Agnes Repplier |
We cannot think that tea gives to Americans what it gives to the English. It is not our affinity any more than a cocktail is theirs. The American genius ran to mixed drinks, and achieved marvellous results. The rapture of Dickens over his first sherry cobbler blotted temporarily from his mind his distaste for all things else American. Today, England, France, Italy and Spain offer to tourists an assortment of mixed drinks, their names startlingly familiar, their qualities unrecognizable. But never since the Revolution have we returned heartily to tea. When proffered in the afternoon, it is nervously rejected as prejudicial to sleep, or drunk so weak as to be truly ‘slop-kettle.’
Innumerable ‘Tea-Rooms’ dot the New England coast, charming little cottages with surroundings as beautiful as land and sea can make them. They are filled with women eating ices, drinking sugary liquids, cold and delicately coloured, or buying the kind of merchandise which is accurately labelled ‘Gifts,’ and which no purchaser wants to keep, or means to keep, for herself.
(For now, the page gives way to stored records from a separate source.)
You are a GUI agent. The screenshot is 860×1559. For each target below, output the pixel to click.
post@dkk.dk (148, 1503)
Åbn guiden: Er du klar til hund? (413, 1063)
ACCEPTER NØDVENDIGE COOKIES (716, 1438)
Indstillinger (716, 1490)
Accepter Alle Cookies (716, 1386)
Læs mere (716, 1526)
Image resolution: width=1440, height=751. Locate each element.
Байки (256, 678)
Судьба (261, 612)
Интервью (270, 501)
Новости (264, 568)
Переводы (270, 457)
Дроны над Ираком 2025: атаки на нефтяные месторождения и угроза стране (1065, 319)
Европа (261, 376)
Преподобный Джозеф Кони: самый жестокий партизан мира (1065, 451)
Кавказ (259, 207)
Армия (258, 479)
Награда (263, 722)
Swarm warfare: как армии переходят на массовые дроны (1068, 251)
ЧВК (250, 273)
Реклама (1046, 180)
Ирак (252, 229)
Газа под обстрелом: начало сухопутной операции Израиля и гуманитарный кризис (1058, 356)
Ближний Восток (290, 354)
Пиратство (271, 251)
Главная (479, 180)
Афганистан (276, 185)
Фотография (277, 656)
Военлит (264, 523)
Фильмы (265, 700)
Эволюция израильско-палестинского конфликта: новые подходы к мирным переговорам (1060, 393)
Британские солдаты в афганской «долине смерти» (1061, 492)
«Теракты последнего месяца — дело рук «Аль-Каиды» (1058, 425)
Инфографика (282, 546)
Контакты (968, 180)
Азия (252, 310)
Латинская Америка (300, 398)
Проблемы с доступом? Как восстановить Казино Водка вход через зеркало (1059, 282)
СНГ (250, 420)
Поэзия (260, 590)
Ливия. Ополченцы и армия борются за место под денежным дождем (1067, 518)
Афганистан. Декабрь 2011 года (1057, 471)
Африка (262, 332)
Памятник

So profitable has this ‘Tea-Room’ business grown to be that periodicals devoted to feminine interests give a great deal of space to it, and offer a great deal of counsel concerning it. Reading these carefully considered instructions, we become aware that the only thing which doesn’t count in a tea-room is tea. The ‘setting’ is all important. The colour scheme of curtains and tables and the artistic arrangement of the ‘gifts’ lead up to such triumphs as jade and ivory sandwiches,’ filled with alligator pear and cream cheese; or ‘mystery sandwiches,’ the contents of which are to be guessed at in the interests of conversation.
It is safe to say that a combination of caviar, tuna fish, canned shrimps, mayonnaise, whipped cream and lemon juice might puzzle anyone who survived the eating of it. A whole page, several columns wide, about tea-rooms holds never a word about tea, save and except the satanic suggestion to put a piece of preserved ginger, or a couple of cloves, into the tea-pot.
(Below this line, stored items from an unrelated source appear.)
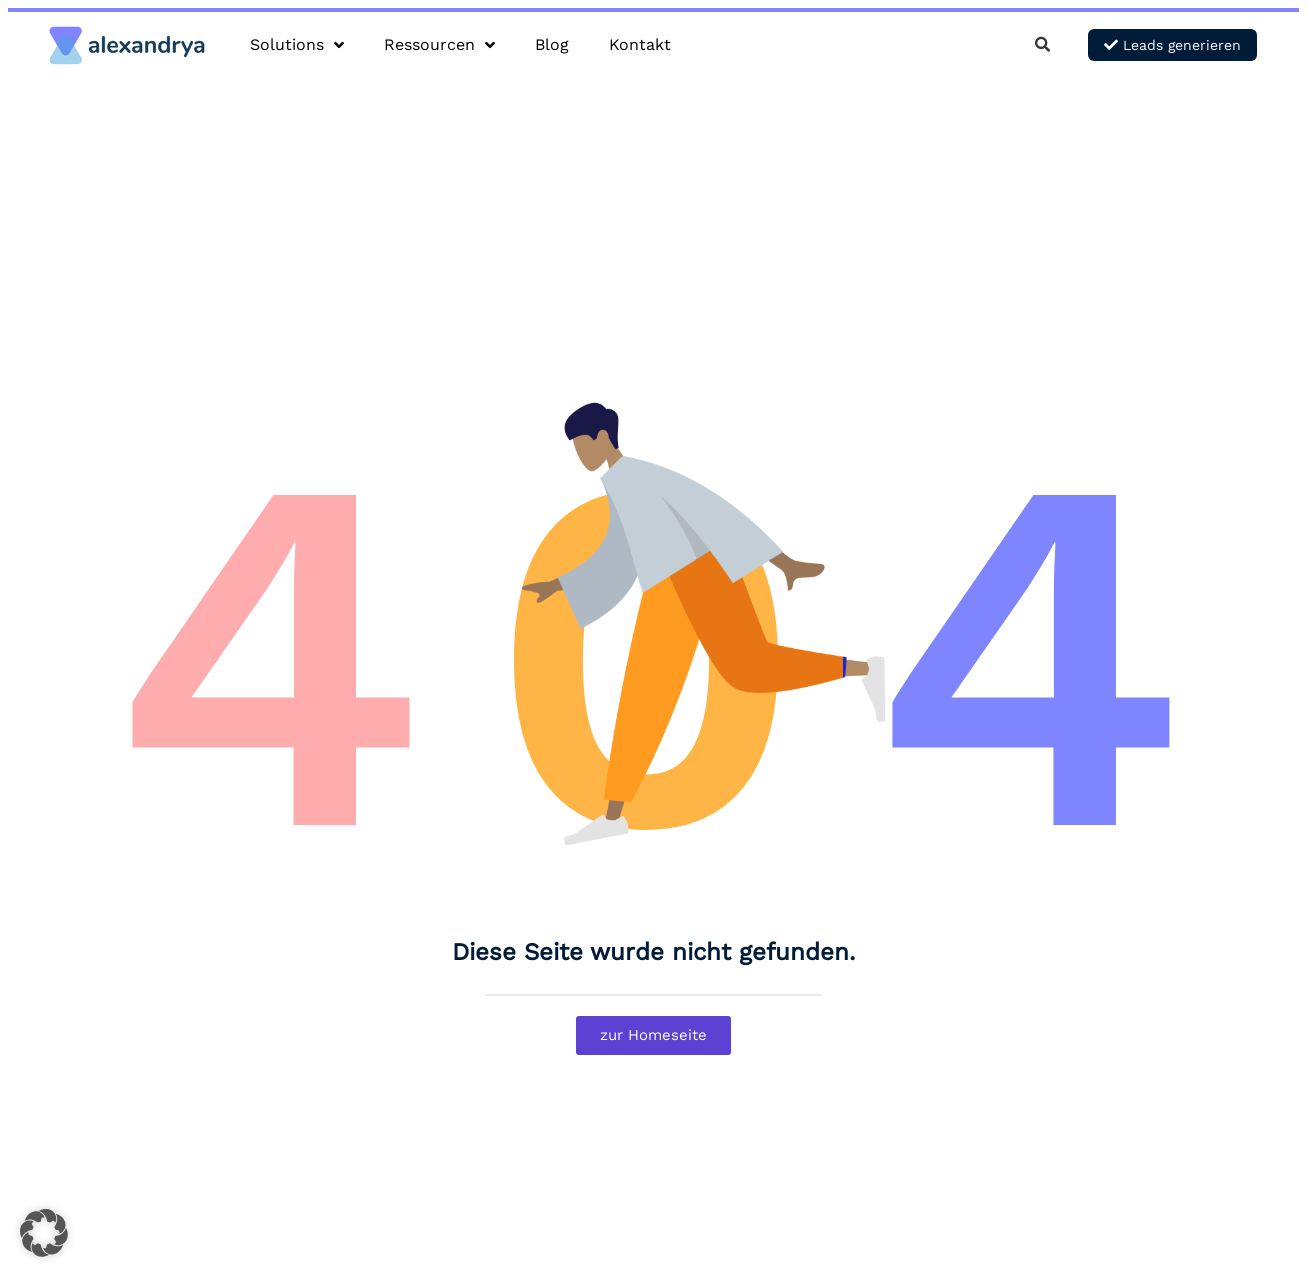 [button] (1042, 45)
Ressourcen (439, 45)
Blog (552, 44)
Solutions (297, 45)
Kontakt (640, 44) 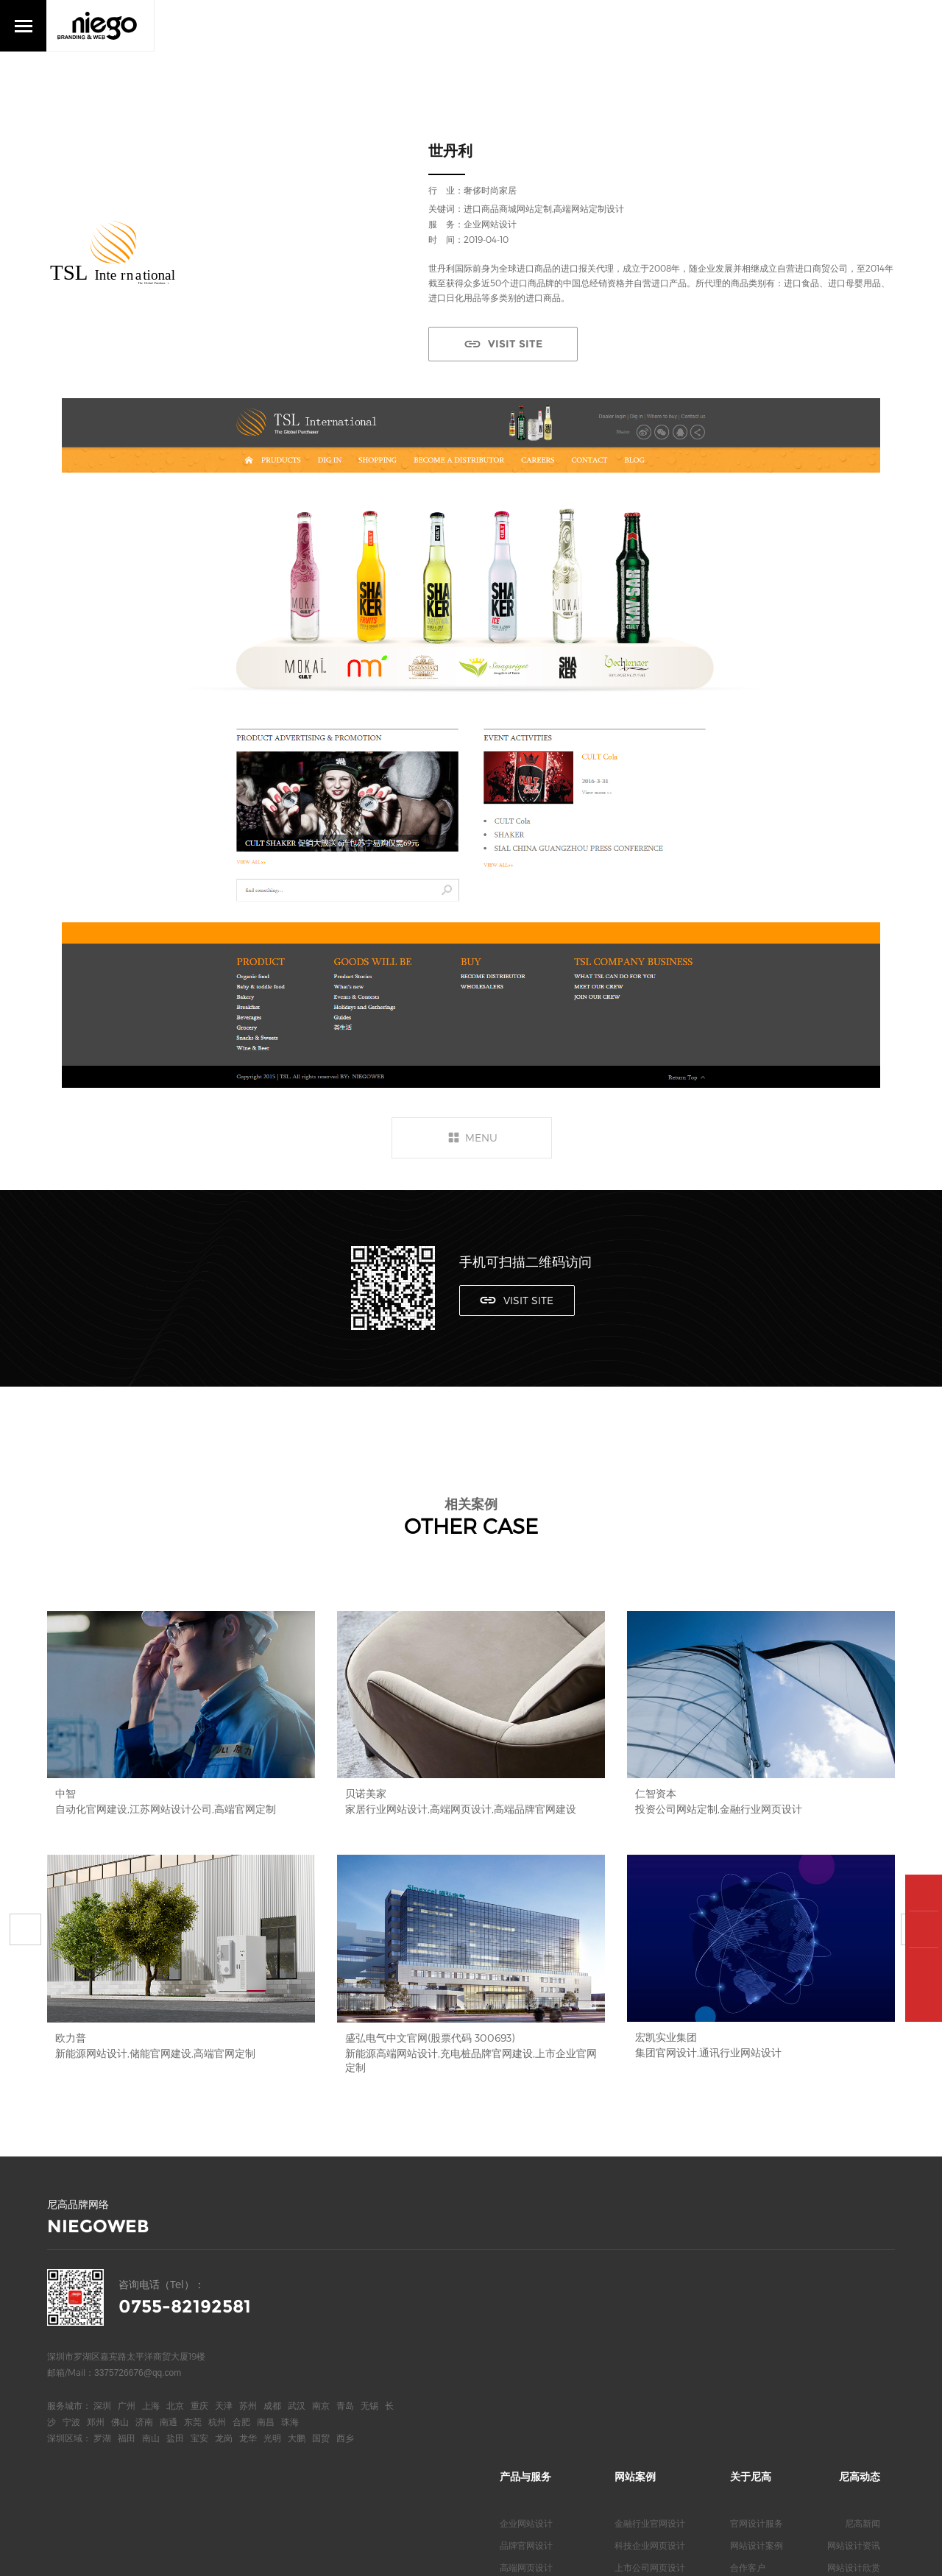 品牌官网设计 (526, 2295)
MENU (481, 1137)
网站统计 (262, 2554)
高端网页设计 (526, 2317)
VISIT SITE (511, 343)
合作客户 (747, 2317)
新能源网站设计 (645, 2361)
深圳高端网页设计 (535, 2405)
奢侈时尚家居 (490, 190)
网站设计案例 (756, 2295)
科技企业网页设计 (650, 2295)
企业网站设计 (526, 2273)
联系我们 (747, 2361)
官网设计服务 (756, 2273)
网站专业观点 (853, 2339)
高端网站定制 (526, 2339)
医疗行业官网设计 (650, 2339)
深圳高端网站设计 (535, 2361)
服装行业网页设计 (650, 2405)
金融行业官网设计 (650, 2273)
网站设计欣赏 (853, 2317)
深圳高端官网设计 (535, 2383)
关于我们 (747, 2339)
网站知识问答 (853, 2361)
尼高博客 (747, 2383)
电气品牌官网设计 (650, 2383)
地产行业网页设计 (650, 2427)
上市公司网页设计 (650, 2317)
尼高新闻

In my own city there has flourished for years an establishment designated as ‘Tea-Rooms,’ with a prefix suggesting a particularly pleasant type of hospitality. Thither I repaired with a friend and demanded tea, to be told by an attendant that they did not serve it.
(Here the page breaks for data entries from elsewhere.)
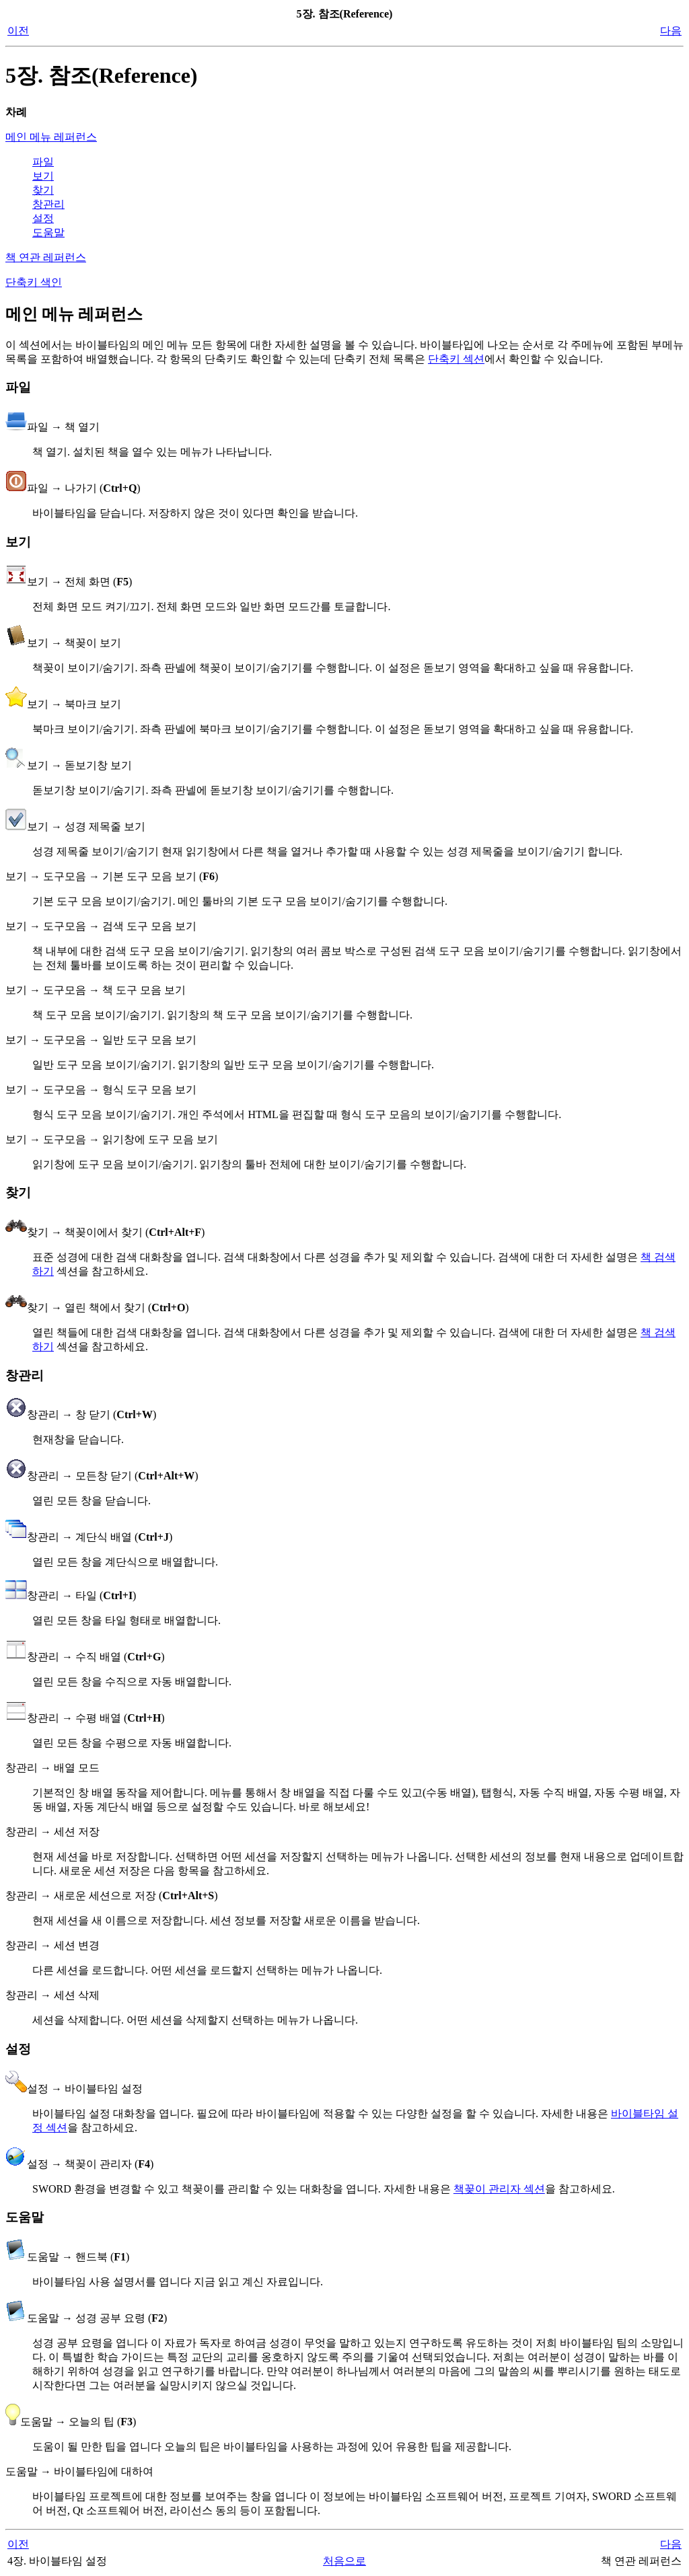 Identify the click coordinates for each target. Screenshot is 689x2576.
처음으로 (344, 2561)
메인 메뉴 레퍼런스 (51, 137)
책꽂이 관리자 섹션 (499, 2189)
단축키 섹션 (456, 359)
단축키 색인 (33, 282)
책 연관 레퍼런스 (45, 257)
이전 (18, 30)
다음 (671, 30)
‘But why,’ I asked – reasonably, it seemed to me – ‘do you call yourself a tea-room, if you don’t serve tea?’
The woman looked at me with a sort of patient exasperation, as if I had asked why her own name was Mary, or Ellen, or Emmeline, when there was no earthly reason why it shouldn’t be. That the words ‘Tea-Room’ implied any obligation to serve tea had evidently never occurred to her. ‘Of course you can order tea or coffee with your dinner,’ she said soothingly.
‘Dinner!’ I echoed. ‘It is just five o’clock. I don’t want dinner. I want tea.’
To which the long-suffering waitress – her patience mastered by exasperation – replied conclusively, ‘We are serving dinner now,’ and dismissed me.
– Agnes Repplier, To Think of Tea!, Houghton Mifflin, 1932.